Exercise requirements: There are pictures in the records below; leave them out and set down exactly the lines from the one holding "Icons8 (690, 151)" through the one holding "eBook & Audio (809, 127)".

Supplied information:
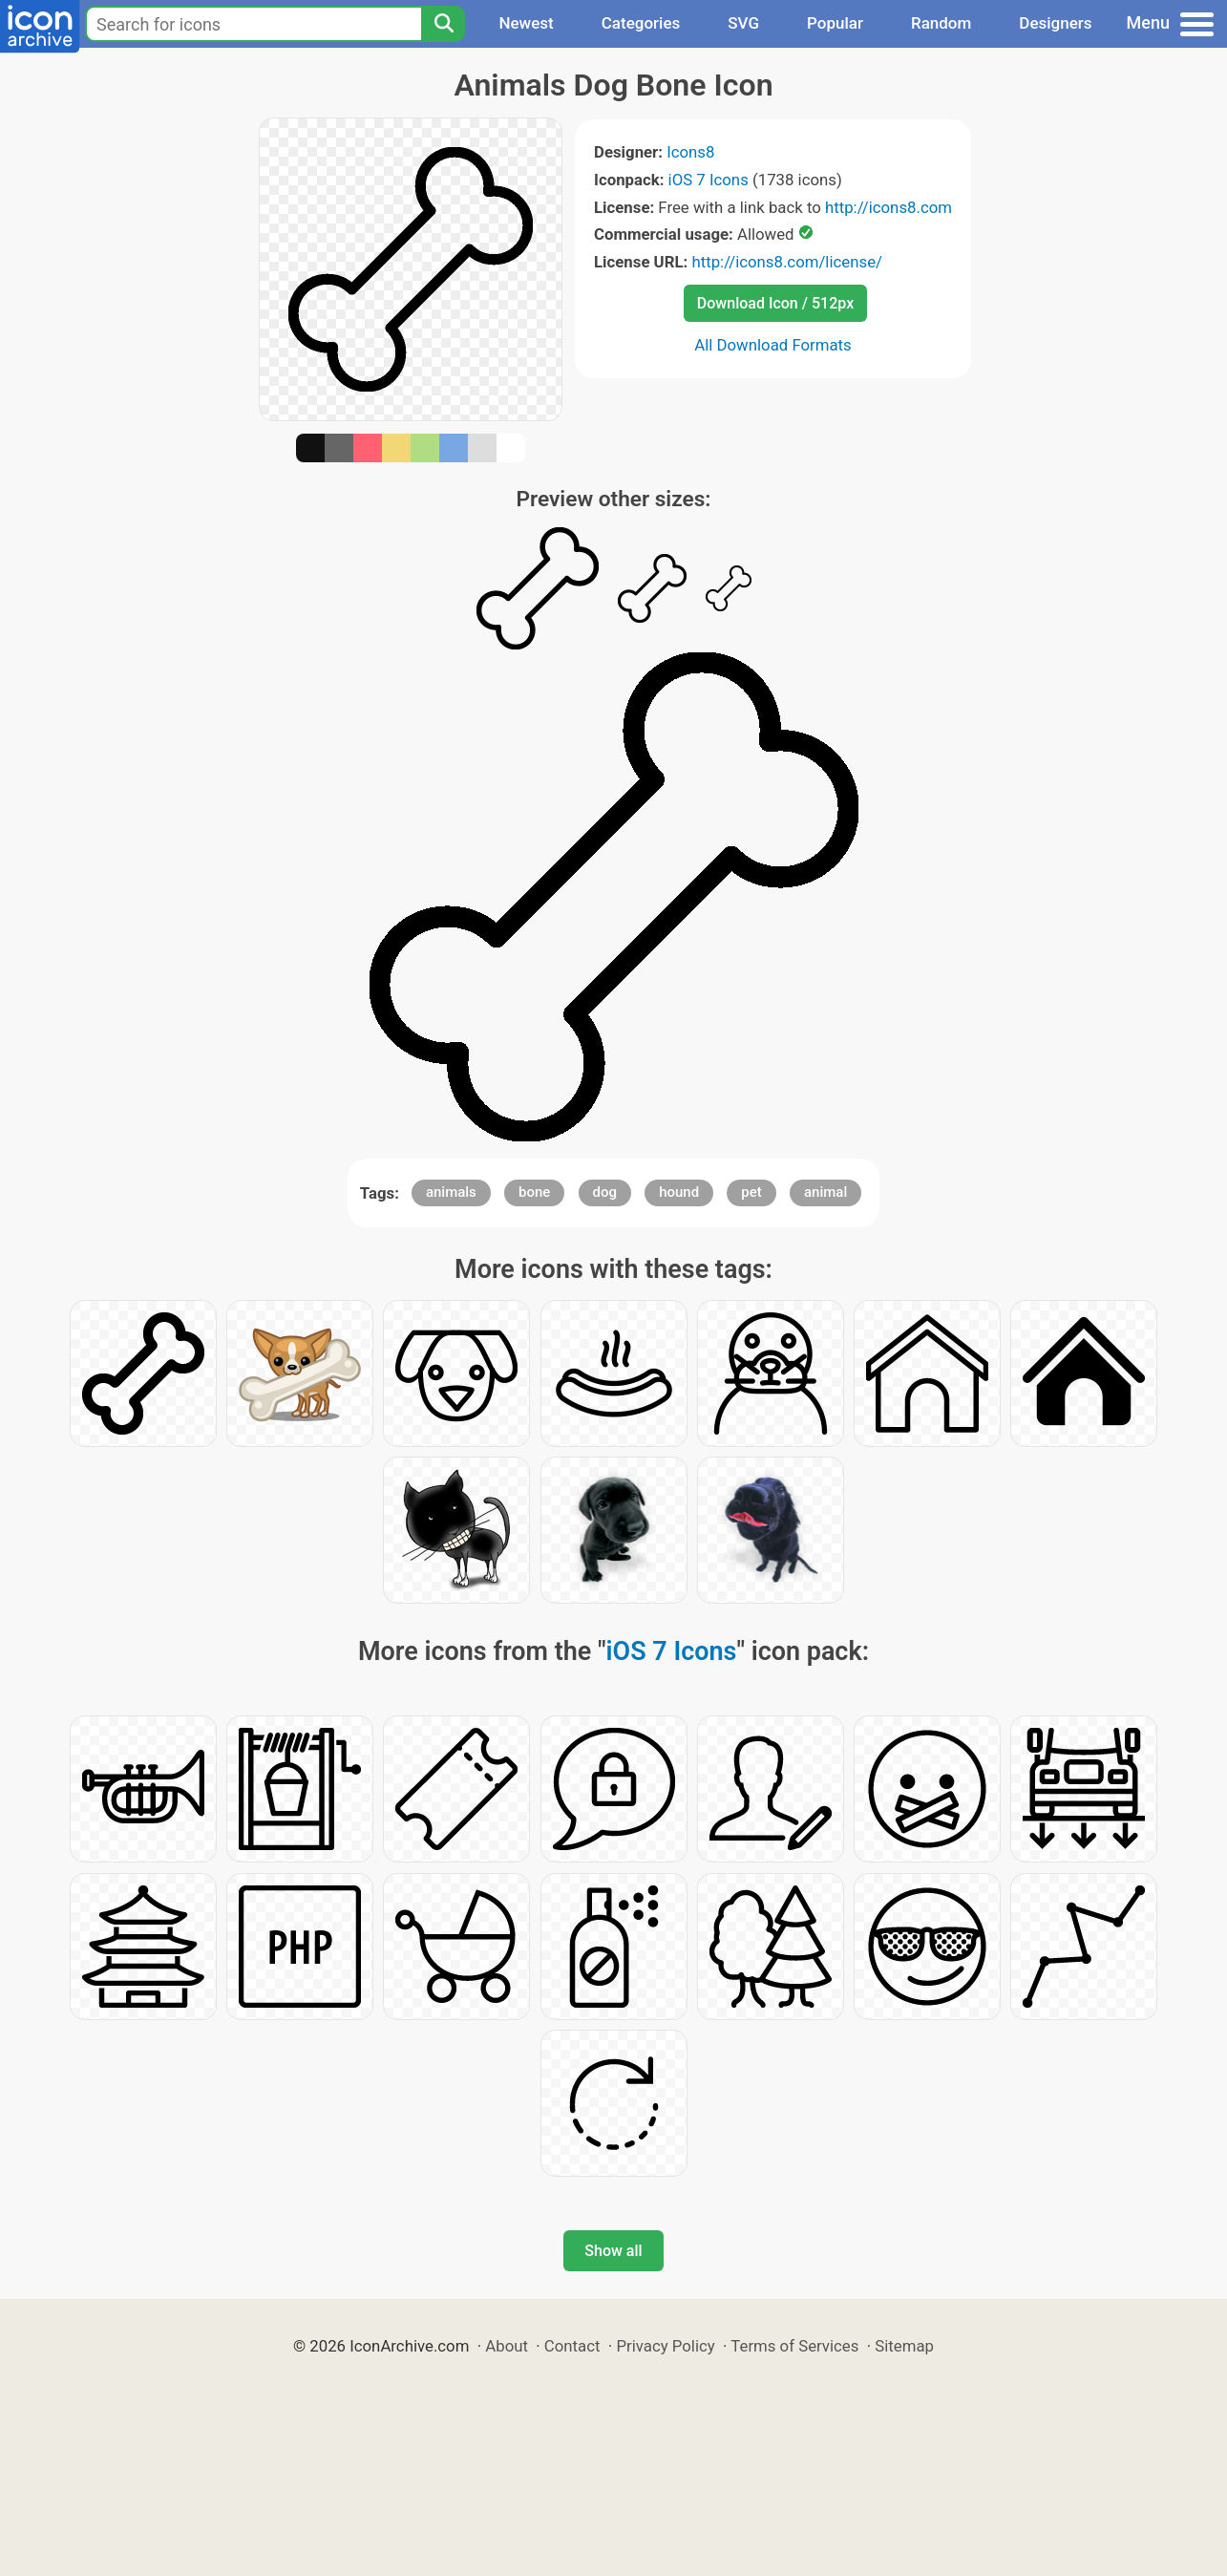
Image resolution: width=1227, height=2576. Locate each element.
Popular (835, 22)
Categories (641, 22)
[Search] (443, 24)
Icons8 (690, 151)
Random (941, 22)
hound (679, 1192)
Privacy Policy (665, 2345)
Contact (572, 2345)
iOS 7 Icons (708, 179)
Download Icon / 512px (775, 303)
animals (451, 1192)
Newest (525, 22)
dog (605, 1192)
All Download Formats (773, 344)
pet (751, 1192)
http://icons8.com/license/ (786, 261)
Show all (613, 2251)
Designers (1055, 22)
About (506, 2345)
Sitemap (904, 2345)
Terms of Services (794, 2345)
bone (534, 1192)
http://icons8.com (888, 207)
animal (825, 1192)
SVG (743, 22)
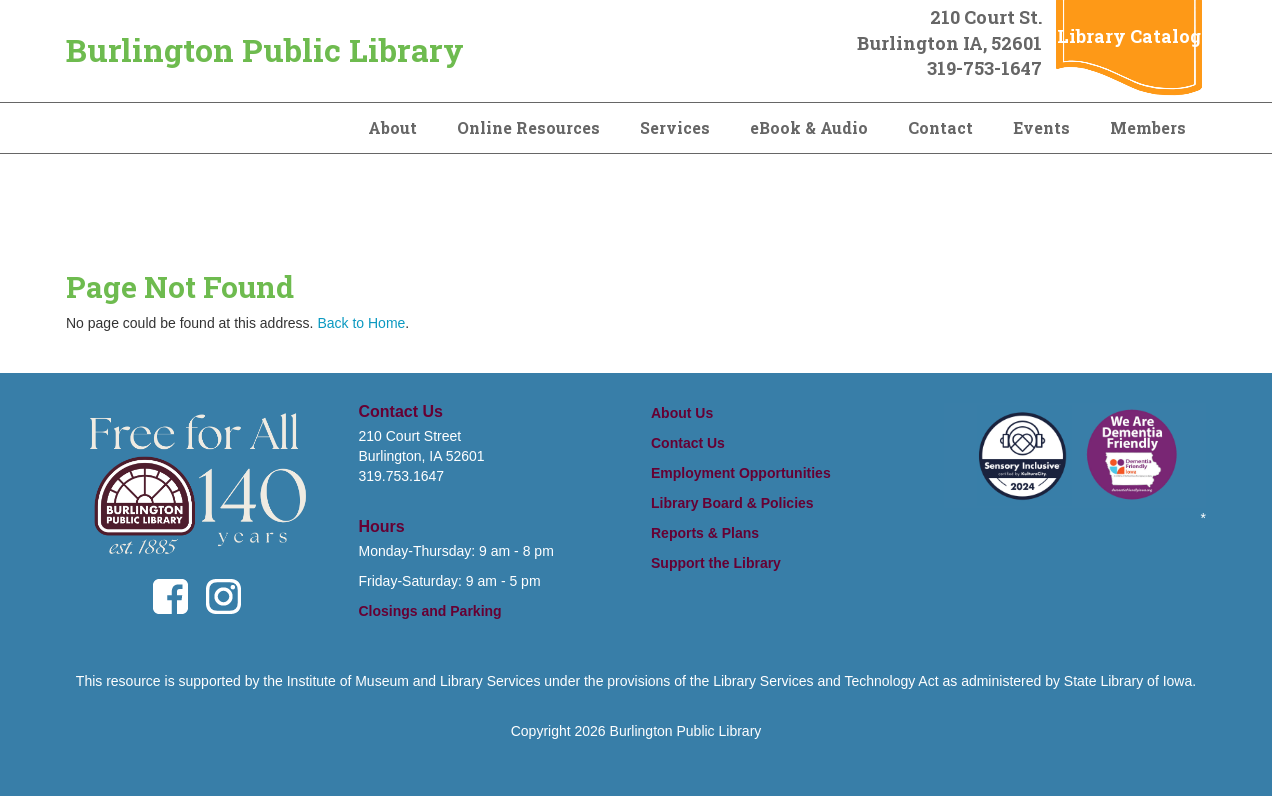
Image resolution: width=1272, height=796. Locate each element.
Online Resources (528, 127)
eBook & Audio (809, 127)
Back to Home (361, 323)
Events (1041, 127)
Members (1148, 127)
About (392, 127)
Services (675, 127)
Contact (940, 127)
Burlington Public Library (265, 49)
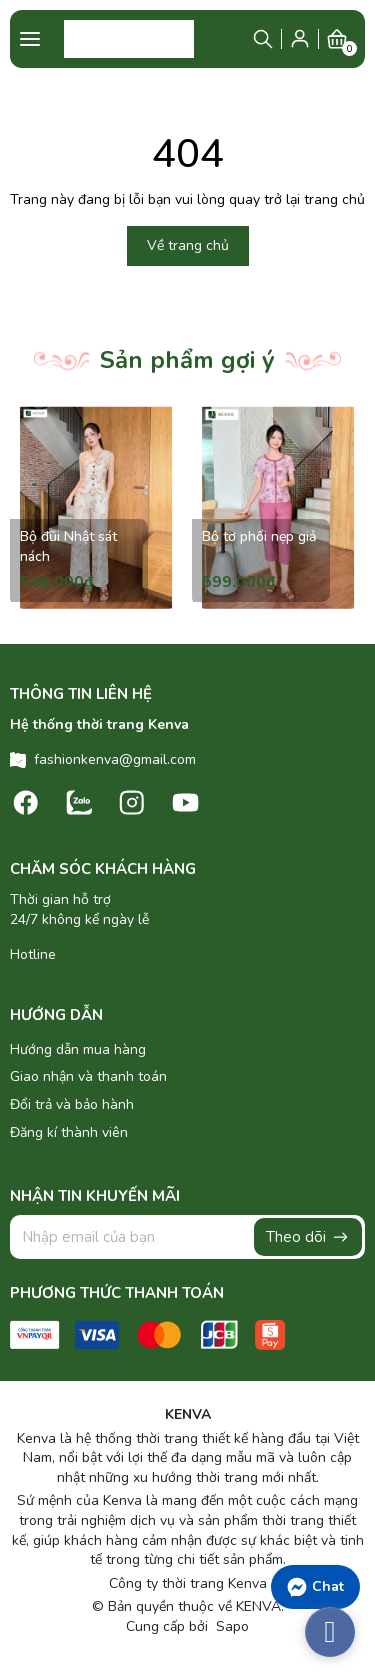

Output:
Icons8 (690, 151)
Random (941, 22)
hound (679, 1192)
Privacy Policy (665, 2345)
Contact (572, 2345)
iOS 7 Icons (708, 179)
Download Icon / 512px (775, 303)
animals (451, 1192)
Newest (525, 22)
dog (605, 1192)
All Download Formats (773, 344)
pet (751, 1192)
http://icons8.com/license/ (786, 261)
Show all (613, 2251)
Designers (1055, 22)
About (506, 2345)
Sitemap (904, 2345)
Terms of Services (794, 2345)
bone (534, 1192)
http://icons8.com (888, 207)
animal (825, 1192)
SVG (743, 22)
Image resolution: width=1272, height=796. Locate each element.
Online Resources (528, 127)
eBook & Audio (809, 127)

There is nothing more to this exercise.